- [PROBLEM TO WORK ON] Return each line of the records below in which the string "IRFU" turns up.

- [DATA FOR THIS TASK]

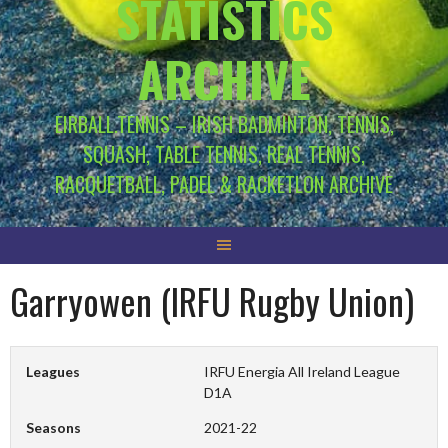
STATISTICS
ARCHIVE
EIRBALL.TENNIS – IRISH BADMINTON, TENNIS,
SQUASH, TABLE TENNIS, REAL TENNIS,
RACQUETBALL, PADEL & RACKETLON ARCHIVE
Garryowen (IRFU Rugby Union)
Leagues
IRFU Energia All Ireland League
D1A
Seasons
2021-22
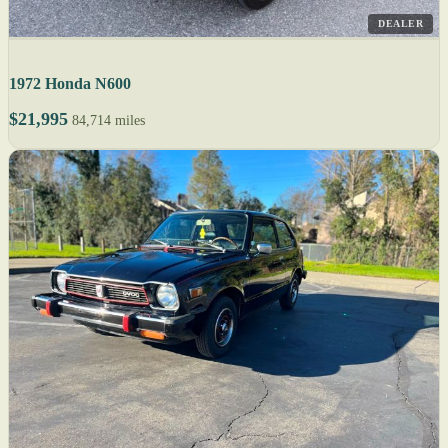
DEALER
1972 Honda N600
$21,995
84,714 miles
---
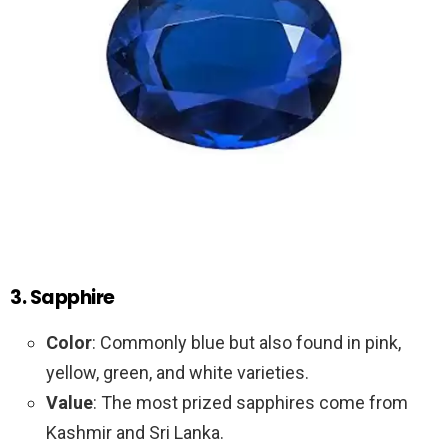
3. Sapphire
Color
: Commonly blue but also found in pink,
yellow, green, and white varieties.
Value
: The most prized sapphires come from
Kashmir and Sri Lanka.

- [RESULT OF THIS EXERCISE]
Garryowen (IRFU Rugby Union)
IRFU Energia All Ireland League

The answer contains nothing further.